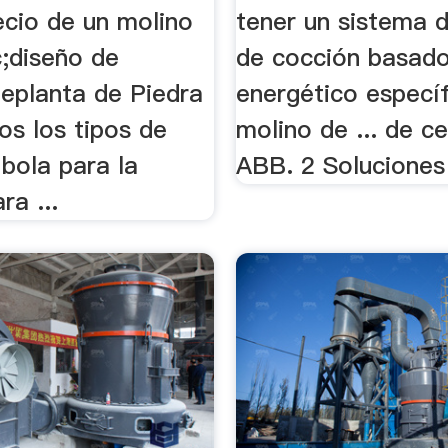
ecio de un molino
tener un sistema d
c;diseño de
de cocción basado
deplanta de Piedra
energético específ
os los tipos de
molino de ... de 
bola para la
ABB. 2 Soluciones
ra ...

What you should do: Repeat everything in the entries above word for word, excluding the images.

The answer:
ecio de un molino
tener un sistema d
c;diseño de
de cocción basado
deplanta de Piedra
energético específ
os los tipos de
molino de ... de 
bola para la
ABB. 2 Soluciones
ra ...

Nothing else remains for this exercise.